Mad Men Season Six - The Ninth Circle of Hell


"Midway in our life's journey, I went astray from the straight road and woke to find myself alone in a dark wood." - Dante Alighieri "The Inferno"

The sixth season of Mad Men began with all the subtlety of a kick to the head. Death, lingering and in shadow until Lane Pryce committed suicide, is now front and center. Don Draper, who did not so much find himself alone in that dark wood midway through his life's journey as having lived most of his life in it, is consumed with his mortality. On the other hand, Roger Sterling, who never wanted for a single thing in life, has been parachuted into that same foreboding place grasping for answers. 
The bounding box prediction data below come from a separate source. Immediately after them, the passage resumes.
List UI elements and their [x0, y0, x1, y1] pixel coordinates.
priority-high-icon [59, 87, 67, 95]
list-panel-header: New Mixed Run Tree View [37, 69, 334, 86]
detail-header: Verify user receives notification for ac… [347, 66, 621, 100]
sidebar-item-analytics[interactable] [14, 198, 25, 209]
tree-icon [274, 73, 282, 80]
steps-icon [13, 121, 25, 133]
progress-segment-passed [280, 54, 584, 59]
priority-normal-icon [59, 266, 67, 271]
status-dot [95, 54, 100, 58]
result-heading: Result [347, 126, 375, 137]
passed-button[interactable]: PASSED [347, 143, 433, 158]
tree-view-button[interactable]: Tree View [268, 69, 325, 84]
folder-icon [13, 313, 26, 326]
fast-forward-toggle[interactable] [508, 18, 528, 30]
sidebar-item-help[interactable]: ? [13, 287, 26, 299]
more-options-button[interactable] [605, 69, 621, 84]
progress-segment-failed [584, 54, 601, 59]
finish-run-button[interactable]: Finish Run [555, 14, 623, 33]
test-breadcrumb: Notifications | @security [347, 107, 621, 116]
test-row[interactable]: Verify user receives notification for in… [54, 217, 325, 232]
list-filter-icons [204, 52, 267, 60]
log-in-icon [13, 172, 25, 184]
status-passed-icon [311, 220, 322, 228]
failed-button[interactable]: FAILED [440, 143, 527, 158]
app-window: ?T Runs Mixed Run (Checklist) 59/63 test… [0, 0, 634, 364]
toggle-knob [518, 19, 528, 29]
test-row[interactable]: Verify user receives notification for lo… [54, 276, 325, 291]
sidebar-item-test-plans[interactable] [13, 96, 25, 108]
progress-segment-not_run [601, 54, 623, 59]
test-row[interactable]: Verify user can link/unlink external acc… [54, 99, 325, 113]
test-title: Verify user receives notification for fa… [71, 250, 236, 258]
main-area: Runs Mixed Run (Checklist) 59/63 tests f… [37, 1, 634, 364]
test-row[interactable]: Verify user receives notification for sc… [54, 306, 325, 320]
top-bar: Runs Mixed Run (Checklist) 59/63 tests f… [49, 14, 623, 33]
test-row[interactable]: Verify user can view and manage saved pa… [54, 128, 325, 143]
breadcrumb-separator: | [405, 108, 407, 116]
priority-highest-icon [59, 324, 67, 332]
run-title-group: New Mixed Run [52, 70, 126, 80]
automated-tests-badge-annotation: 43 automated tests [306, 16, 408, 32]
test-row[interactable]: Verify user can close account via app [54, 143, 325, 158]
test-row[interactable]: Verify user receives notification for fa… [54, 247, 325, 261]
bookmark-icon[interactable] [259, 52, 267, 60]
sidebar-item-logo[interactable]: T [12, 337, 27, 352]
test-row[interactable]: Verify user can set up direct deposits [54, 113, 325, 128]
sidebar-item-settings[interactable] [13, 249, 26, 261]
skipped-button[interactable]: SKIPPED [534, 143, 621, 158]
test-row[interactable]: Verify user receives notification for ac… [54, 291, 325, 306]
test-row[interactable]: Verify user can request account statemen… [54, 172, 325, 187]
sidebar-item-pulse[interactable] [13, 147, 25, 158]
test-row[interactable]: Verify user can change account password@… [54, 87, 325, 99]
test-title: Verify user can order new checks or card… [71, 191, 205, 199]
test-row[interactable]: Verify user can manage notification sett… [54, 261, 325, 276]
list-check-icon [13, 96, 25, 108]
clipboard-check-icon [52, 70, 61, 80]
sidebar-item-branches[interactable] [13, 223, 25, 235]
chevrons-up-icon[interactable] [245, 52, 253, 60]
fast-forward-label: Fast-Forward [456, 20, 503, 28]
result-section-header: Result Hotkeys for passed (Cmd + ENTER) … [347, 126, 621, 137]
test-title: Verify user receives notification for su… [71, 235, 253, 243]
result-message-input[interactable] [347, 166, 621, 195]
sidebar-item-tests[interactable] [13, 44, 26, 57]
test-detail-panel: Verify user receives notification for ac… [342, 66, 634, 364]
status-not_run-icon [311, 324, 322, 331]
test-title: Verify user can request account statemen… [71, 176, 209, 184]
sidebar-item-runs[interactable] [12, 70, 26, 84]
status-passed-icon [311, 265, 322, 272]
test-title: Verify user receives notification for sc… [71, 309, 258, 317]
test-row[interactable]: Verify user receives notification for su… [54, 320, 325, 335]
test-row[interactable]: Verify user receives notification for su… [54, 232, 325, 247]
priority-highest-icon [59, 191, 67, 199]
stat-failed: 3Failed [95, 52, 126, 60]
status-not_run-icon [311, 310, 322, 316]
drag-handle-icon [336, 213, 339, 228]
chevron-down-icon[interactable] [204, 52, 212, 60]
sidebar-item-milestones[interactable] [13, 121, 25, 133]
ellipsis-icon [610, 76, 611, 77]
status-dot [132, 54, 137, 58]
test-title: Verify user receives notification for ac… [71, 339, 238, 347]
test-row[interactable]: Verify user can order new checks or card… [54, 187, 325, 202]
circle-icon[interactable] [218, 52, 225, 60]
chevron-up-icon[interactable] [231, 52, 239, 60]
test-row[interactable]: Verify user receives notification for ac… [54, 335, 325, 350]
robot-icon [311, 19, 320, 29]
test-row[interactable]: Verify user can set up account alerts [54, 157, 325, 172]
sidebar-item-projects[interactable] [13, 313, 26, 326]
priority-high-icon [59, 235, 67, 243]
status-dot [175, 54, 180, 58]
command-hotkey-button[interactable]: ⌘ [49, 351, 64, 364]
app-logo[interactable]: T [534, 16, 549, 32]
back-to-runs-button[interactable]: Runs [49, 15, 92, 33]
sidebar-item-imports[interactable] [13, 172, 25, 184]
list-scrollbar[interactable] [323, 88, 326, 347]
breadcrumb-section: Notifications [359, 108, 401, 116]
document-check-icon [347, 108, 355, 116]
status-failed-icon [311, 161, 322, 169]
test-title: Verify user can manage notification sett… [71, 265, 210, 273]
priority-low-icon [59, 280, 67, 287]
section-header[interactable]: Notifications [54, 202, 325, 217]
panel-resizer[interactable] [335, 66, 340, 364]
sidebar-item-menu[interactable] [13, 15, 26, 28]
Much of the season premiere presents Don and Roger as counterpoints in search of deeper meaning. The last time we heard Don in voice over, he was collecting the last of his belongings from his former marital home in Ossining, wizened and world weary over the life lessons he had learned. [1] Now, eight months removed from Lane's death, Don is immersed in an interior world far grimmer than infidelity or trouble with drink. No, Don has gone from doodling nooses and equating a Saturday night in the suburbs to blowing his brains out to externalizing his emotional baggage through red flags that are as big and bright as day. 
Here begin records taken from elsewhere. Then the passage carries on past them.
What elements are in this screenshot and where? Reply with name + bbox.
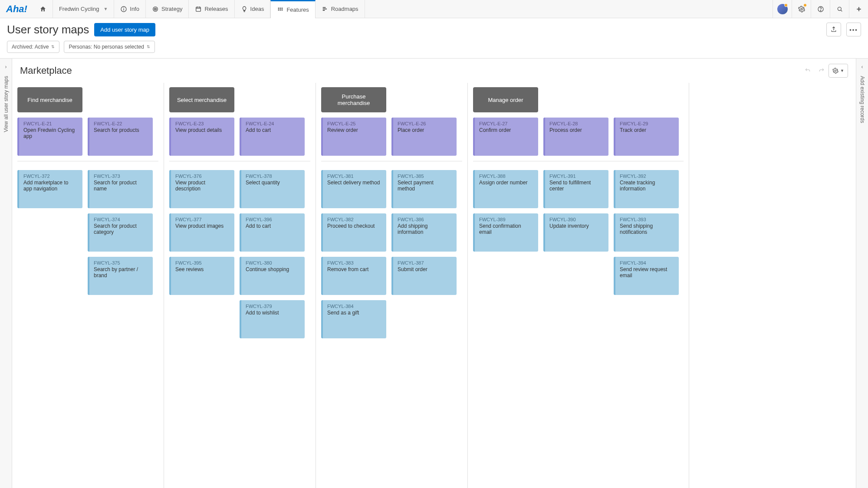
story-card[interactable]: FWCYL-396Add to cart [240,213,305,252]
epic-card[interactable]: FWCYL-E-29Track order [614,118,679,156]
epic-card[interactable]: FWCYL-E-25Review order [321,118,386,156]
board-column: Find merchandiseFWCYL-E-21Open Fredwin C… [12,83,164,488]
story-card[interactable]: FWCYL-382Proceed to checkout [321,213,386,252]
goal-card[interactable]: Purchase merchandise [321,87,386,112]
project-selector[interactable]: Fredwin Cycling ▼ [53,0,114,18]
story-card[interactable]: FWCYL-385Select payment method [391,170,457,208]
search-button[interactable] [830,0,849,18]
svg-rect-2 [124,9,124,10]
story-card[interactable]: FWCYL-379Add to wishlist [240,300,305,338]
story-card[interactable]: FWCYL-395See reviews [169,257,234,295]
story-card[interactable]: FWCYL-375Search by partner / brand [88,257,153,295]
story-column: FWCYL-378Select quantityFWCYL-396Add to … [240,170,305,338]
goal-card[interactable]: Select merchandise [169,87,234,112]
story-card[interactable]: FWCYL-394Send review request email [614,257,679,295]
more-actions-button[interactable]: ••• [846,23,861,36]
add-user-story-map-button[interactable]: Add user story map [94,23,155,36]
share-button[interactable] [826,23,841,36]
story-card[interactable]: FWCYL-390Update inventory [543,213,608,252]
story-card[interactable]: FWCYL-372Add marketplace to app navigati… [17,170,82,208]
story-card[interactable]: FWCYL-374Search for product category [88,213,153,252]
story-title: Add marketplace to app navigation [23,180,78,192]
epic-card[interactable]: FWCYL-E-23View product details [169,118,234,156]
story-card[interactable]: FWCYL-391Send to fulfillment center [543,170,608,208]
settings-button[interactable] [792,0,811,18]
left-rail-label[interactable]: View all user story maps [3,76,9,132]
story-id: FWCYL-373 [94,174,148,179]
story-id: FWCYL-383 [327,260,382,265]
home-button[interactable] [33,0,53,18]
board-settings-button[interactable]: ▼ [829,64,848,78]
story-id: FWCYL-387 [398,260,452,265]
app-logo[interactable]: Aha! [0,0,33,18]
story-id: FWCYL-376 [175,174,230,179]
nav-roadmaps-label: Roadmaps [331,6,358,12]
nav-strategy[interactable]: Strategy [146,0,189,18]
board-title: Marketplace [20,65,72,76]
nav-features[interactable]: Features [270,0,315,18]
story-card[interactable]: FWCYL-393Send shipping notifications [614,213,679,252]
story-id: FWCYL-391 [549,174,604,179]
story-id: FWCYL-390 [549,217,604,222]
story-id: FWCYL-394 [620,260,674,265]
left-rail: › View all user story maps [0,59,12,488]
story-column: FWCYL-376View product descriptionFWCYL-3… [169,170,234,338]
story-card[interactable]: FWCYL-392Create tracking information [614,170,679,208]
user-avatar-button[interactable] [773,0,792,18]
story-card[interactable]: FWCYL-388Assign order number [473,170,538,208]
epic-card[interactable]: FWCYL-E-22Search for products [88,118,153,156]
bulb-icon [241,6,248,13]
story-title: View product images [175,223,230,229]
story-card[interactable]: FWCYL-373Search for product name [88,170,153,208]
svg-rect-6 [196,7,201,11]
epic-card[interactable]: FWCYL-E-28Process order [543,118,608,156]
undo-button[interactable] [801,65,815,77]
filter-archived-label: Archived: Active [12,44,49,50]
help-button[interactable] [811,0,830,18]
story-card[interactable]: FWCYL-377View product images [169,213,234,252]
filter-archived[interactable]: Archived: Active ⇅ [7,41,59,53]
story-card[interactable]: FWCYL-389Send confirmation email [473,213,538,252]
story-card[interactable]: FWCYL-384Send as a gift [321,300,386,338]
story-id: FWCYL-382 [327,217,382,222]
story-column: FWCYL-385Select payment methodFWCYL-386A… [391,170,457,338]
story-id: FWCYL-377 [175,217,230,222]
story-title: See reviews [175,266,230,272]
goal-card[interactable]: Manage order [473,87,538,112]
goal-card[interactable]: Find merchandise [17,87,82,112]
story-card[interactable]: FWCYL-383Remove from cart [321,257,386,295]
story-title: Add to cart [246,223,300,229]
epic-id: FWCYL-E-21 [23,121,78,126]
story-card[interactable]: FWCYL-387Submit order [391,257,457,295]
nav-releases[interactable]: Releases [189,0,234,18]
redo-button[interactable] [815,65,829,77]
story-columns: FWCYL-381Select delivery methodFWCYL-382… [321,170,462,338]
story-card[interactable]: FWCYL-386Add shipping information [391,213,457,252]
story-column: FWCYL-373Search for product nameFWCYL-37… [88,170,153,295]
story-card[interactable]: FWCYL-380Continue shopping [240,257,305,295]
story-id: FWCYL-381 [327,174,382,179]
epic-id: FWCYL-E-23 [175,121,230,126]
nav-roadmaps[interactable]: Roadmaps [316,0,365,18]
story-card[interactable]: FWCYL-381Select delivery method [321,170,386,208]
story-title: Search for product name [94,180,148,192]
home-icon [39,6,46,13]
epic-card[interactable]: FWCYL-E-24Add to cart [240,118,305,156]
story-card[interactable]: FWCYL-376View product description [169,170,234,208]
expand-right-rail[interactable]: ‹ [860,62,865,72]
story-title: Create tracking information [620,180,674,192]
expand-left-rail[interactable]: › [3,62,9,72]
epic-card[interactable]: FWCYL-E-26Place order [391,118,457,156]
info-icon [120,6,127,13]
epic-card[interactable]: FWCYL-E-27Confirm order [473,118,538,156]
add-button[interactable] [849,0,868,18]
filter-personas[interactable]: Personas: No personas selected ⇅ [64,41,155,53]
epic-card[interactable]: FWCYL-E-21Open Fredwin Cycling app [17,118,82,156]
story-card[interactable]: FWCYL-378Select quantity [240,170,305,208]
right-rail-label[interactable]: Add existing records [859,76,865,123]
nav-ideas[interactable]: Ideas [235,0,271,18]
board-header: Marketplace ▼ [12,59,856,83]
nav-info[interactable]: Info [114,0,146,18]
notification-dot [803,3,807,7]
epic-id: FWCYL-E-29 [620,121,674,126]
That Don would struggle with mortality is unsurprising. His own birth resulted in his mother's death and he was tarred with the label of "whore child" during his hardscrabble roots. His father, a "dishonorable man" [2], was killed in a freak accident in front of him [3], and a young Dick Whitman reached for a new life when an accidental explosion in Korea killed Lt. Don Draper. [4]  The death of Anna Draper consumed Don - a loss of "the only person who truly" knew him [5] and he felt responsible for Lane's suicide, having fired Lane for embezzling money from the firm. [6]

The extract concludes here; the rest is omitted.